───── Entries provided
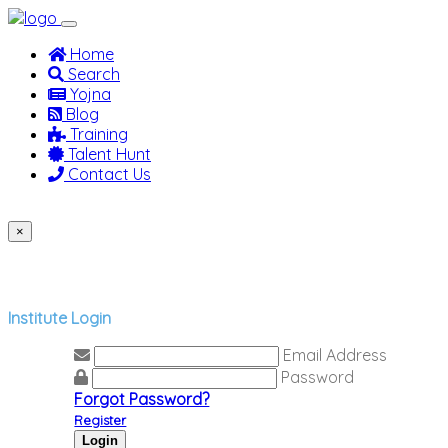
(current)
Home
Search
Yojna
Blog
Training
Talent Hunt
Contact Us
Jobseeker
Recruiter
Institute
×
Previous
Next
Institute Login
Email Address
Password
Forgot Password?
Register
Login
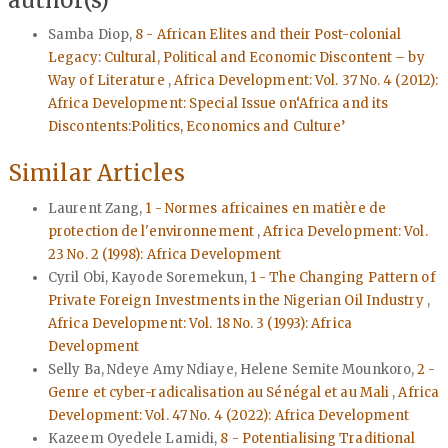
Samba Diop,
8 - African Elites and their Post-colonial
Legacy: Cultural, Political and Economic Discontent – by
Way of Literature
,
Africa Development: Vol. 37 No. 4 (2012):
Africa Development: Special Issue on‘Africa and its
Discontents:Politics, Economics and Culture’
Similar Articles
Laurent Zang,
1 - Normes africaines en matière de
protection de l'environnement
,
Africa Development: Vol.
23 No. 2 (1998): Africa Development
Cyril Obi, Kayode Soremekun,
1 - The Changing Pattern of
Private Foreign Investments in the Nigerian Oil Industry
,
Africa Development: Vol. 18 No. 3 (1993): Africa
Development
Selly Ba, Ndeye Amy Ndiaye, Helene Semite Mounkoro,
2 -
Genre et cyber-radicalisation au Sénégal et au Mali
,
Africa
Development: Vol. 47 No. 4 (2022): Africa Development
Kazeem Oyedele Lamidi,
8 - Potentialising Traditional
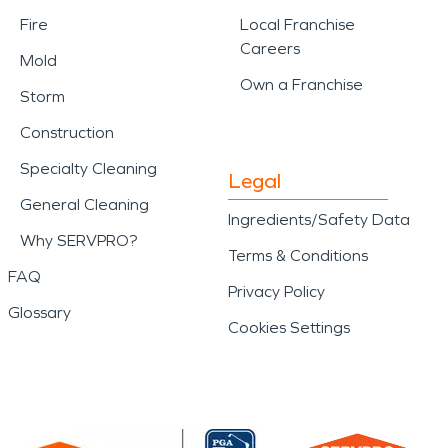
Fire
Local Franchise
Careers
Mold
Own a Franchise
Storm
Construction
Specialty Cleaning
Legal
General Cleaning
Ingredients/Safety Data
Why SERVPRO?
Terms & Conditions
FAQ
Privacy Policy
Glossary
Cookies Settings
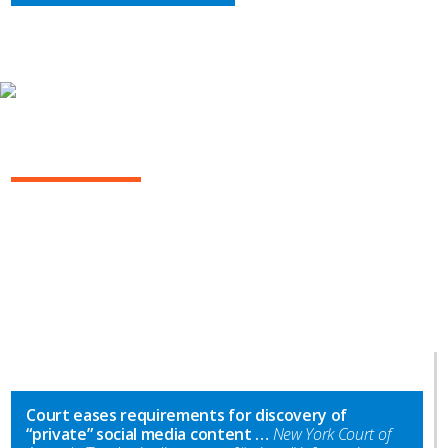
INSIGHTS
NY COMMERCIAL LITIGATION REPORT
Court eases requirements for discovery of
“private” social media content …
New York Court of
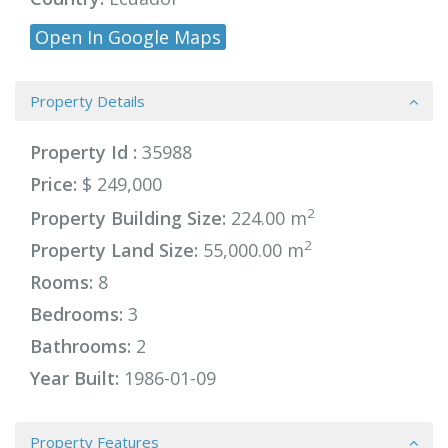
Open In Google Maps
Property Details
Property Id :
35988
Price:
$ 249,000
2
Property Building Size:
224.00 m
2
Property Land Size:
55,000.00 m
Rooms:
8
Bedrooms:
3
Bathrooms:
2
Year Built:
1986-01-09
Property Features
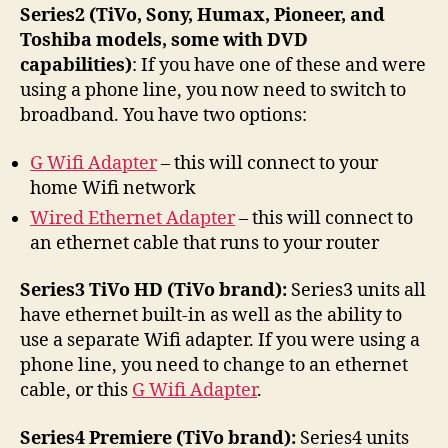
Series2 (TiVo, Sony, Humax, Pioneer, and
Toshiba models, some with DVD
capabilities)
: If you have one of these and were
using a phone line, you now need to switch to
broadband. You have two options:
G Wifi Adapter
– this will connect to your
home Wifi network
Wired Ethernet Adapter
– this will connect to
an ethernet cable that runs to your router
Series3 TiVo HD (TiVo brand):
Series3 units all
have ethernet built-in as well as the ability to
use a separate Wifi adapter. If you were using a
phone line, you need to change to an ethernet
cable, or this
G Wifi Adapter
.
Series4 Premiere (TiVo brand):
Series4 units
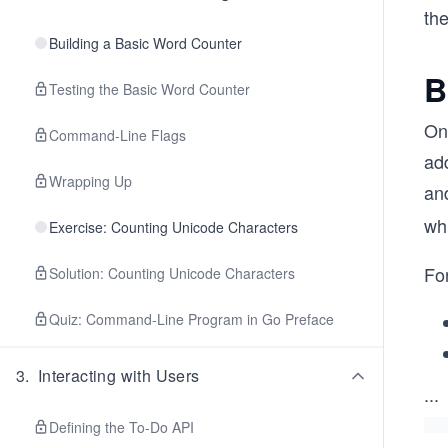
the
Building a Basic Word Counter
B
Testing the Basic Word Counter
One
Command-Line Flags
add
Wrapping Up
and
wh
Exercise: Counting Unicode Characters
For
Solution: Counting Unicode Characters
Quiz: Command-Line Program in Go Preface
3
.
Interacting with Users
...
Defining the To-Do API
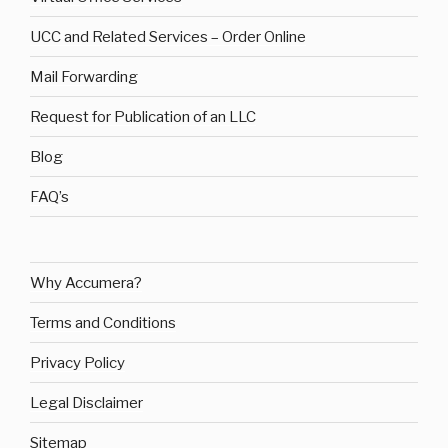
UCC and Related Services – Order Online
Mail Forwarding
Request for Publication of an LLC
Blog
FAQ’s
Why Accumera?
Terms and Conditions
Privacy Policy
Legal Disclaimer
Sitemap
──────────
Assignment. From the records above, print exactly the lines that run from the line with "Toshiba models, some with DVD" to the line with "phone line, you need to change to an ethernet", inclusive.

Solution below.
Toshiba models, some with DVD
capabilities)
: If you have one of these and were
using a phone line, you now need to switch to
broadband. You have two options:
G Wifi Adapter
– this will connect to your
home Wifi network
Wired Ethernet Adapter
– this will connect to
an ethernet cable that runs to your router
Series3 TiVo HD (TiVo brand):
Series3 units all
have ethernet built-in as well as the ability to
use a separate Wifi adapter. If you were using a
phone line, you need to change to an ethernet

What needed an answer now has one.